The Namesake by Jhumpa Lahiri (336 pp, Mariner Books, 2019). Meet the Ganguli family, new arrivals from Calcutta, trying their best to become Americans even as they pine for home. The name they bestow on their firstborn, Gogol, betrays all the conflicts of honoring tradition in a new world—conflicts that will haunt Gogol on his own winding path through divided loyalties, comic detours, and wrenching love affairs.
Pachinko by Min Jin Lee (512 pp, Grand Central Publishing, 2017). In the early 1900s, teenaged Sunja, the adored daughter of a crippled fisherman, falls for a wealthy stranger at the seashore near her home in Korea. He promises her the world, but when she discovers she is pregnant—and that her lover is married—she refuses to be bought. Instead, she accepts an offer of marriage from a gentle, sickly minister passing through on his way to Japan. But her decision to abandon her home, and to reject her son’s powerful father, sets off a dramatic saga that will echo down through the generations.
The Sympathizer by Viet Thanh Nguyen (384 pp, Grove Press, 2016).

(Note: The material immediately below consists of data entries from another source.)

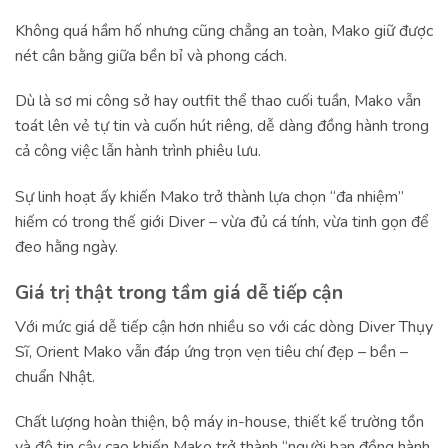
Không quá hầm hố nhưng cũng chẳng an toàn, Mako giữ được
nét cân bằng giữa bền bỉ và phong cách.
Dù là sơ mi công sở hay outfit thể thao cuối tuần, Mako vẫn
toát lên vẻ tự tin và cuốn hút riêng, dễ dàng đồng hành trong
cả công việc lẫn hành trình phiêu lưu.
Sự linh hoạt ấy khiến Mako trở thành lựa chọn “đa nhiệm”
hiếm có trong thế giới Diver – vừa đủ cá tính, vừa tinh gọn để
đeo hằng ngày.
Giá trị thật trong tầm giá dễ tiếp cận
Với mức giá dễ tiếp cận hơn nhiều so với các dòng Diver Thụy
Sĩ, Orient Mako vẫn đáp ứng trọn vẹn tiêu chí đẹp – bền –
chuẩn Nhật.
Chất lượng hoàn thiện, bộ máy in-house, thiết kế trường tồn
và độ tin cậy cao khiến Mako trở thành “người bạn đồng hành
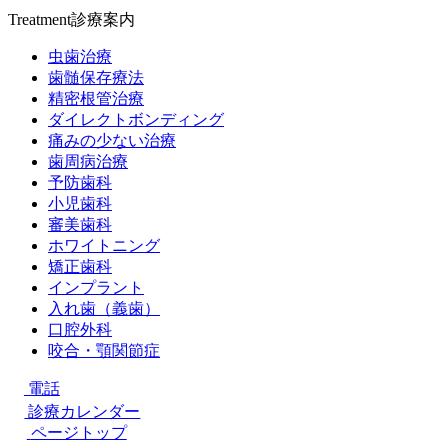
Treatment
診療案内
虫歯治療
歯髄保存療法
精密根管治療
ダイレクトボンディング
痛みの少ない治療
歯周病治療
予防歯科
小児歯科
審美歯科
ホワイトニング
矯正歯科
インプラント
入れ歯（義歯）
口腔外科
咬合・顎関節症
電話
診療カレンダー
ページトップ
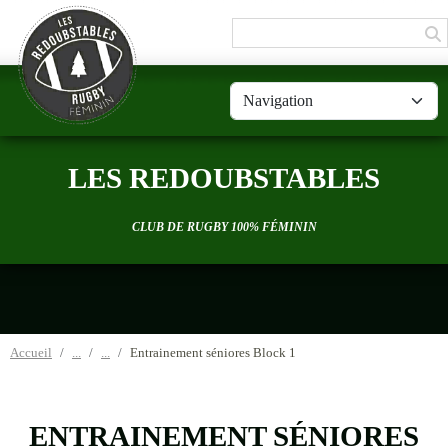
Panneau de gestion des cookies
LES REDOUBSTABLES
CLUB DE RUGBY 100% FÉMININ
Accueil
Entrainement séniores Block 1
ENTRAINEMENT SÉNIORES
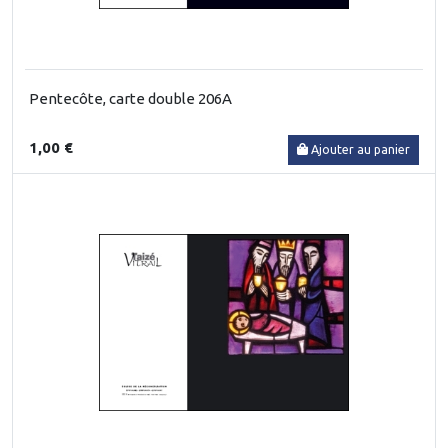
Pentecôte, carte double 206A
1,00 €
Ajouter au panier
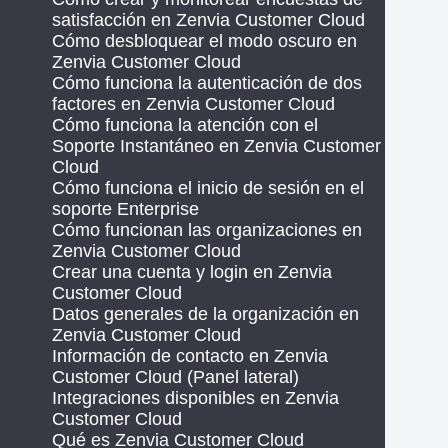
satisfacción en Zenvia Customer Cloud
Cómo desbloquear el modo oscuro en
Zenvia Customer Cloud
Cómo funciona la autenticación de dos
factores en Zenvia Customer Cloud
Cómo funciona la atención con el
Soporte Instantáneo en Zenvia Customer
Cloud
Cómo funciona el inicio de sesión en el
soporte Enterprise
Cómo funcionan las organizaciones en
Zenvia Customer Cloud
Crear una cuenta y login en Zenvia
Customer Cloud
Datos generales de la organización en
Zenvia Customer Cloud
Información de contacto en Zenvia
Customer Cloud (Panel lateral)
Integraciones disponibles en Zenvia
Customer Cloud
Qué es Zenvia Customer Cloud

With the pace and suspense of a thriller and prose that has been compared to Graham Greene and Saul Bellow, The Sympathizer is a sweeping epic of love and betrayal. The narrator, a communist double agent, is a “man of two minds,” a half-French, half-Vietnamese army captain who arranges to come to America after the Fall of Saigon, and while building a new life with other Vietnamese refugees in Los Angeles is secretly reporting back to his communist superiors in Vietnam. The Sympathizer is a blistering exploration of identity and America, a gripping espionage novel, and a powerful story of love and friendship.
Which Side Are You on
Which Side Are You on by Ryan Lee Wong (192 pp, Catapult, 2022). Twenty-one-year-old Reed is fed up. Angry about the killing of a Black man by an Asian American NYPD officer, he wants to drop out of college and devote himself to the Black Lives Matter movement. But would that truly bring him closer to the moral life he seeks?In a series of intimate, charged conversations, his mother–once the leader of a Korean-Black coalition–demands that he rethink his outrage, and along with it, what it means to be an organizer, a student, an ally, an American, and a son. As Reed zips around his hometown of Los Angeles with his mother, searching and questioning, he faces a revelation that will change everything.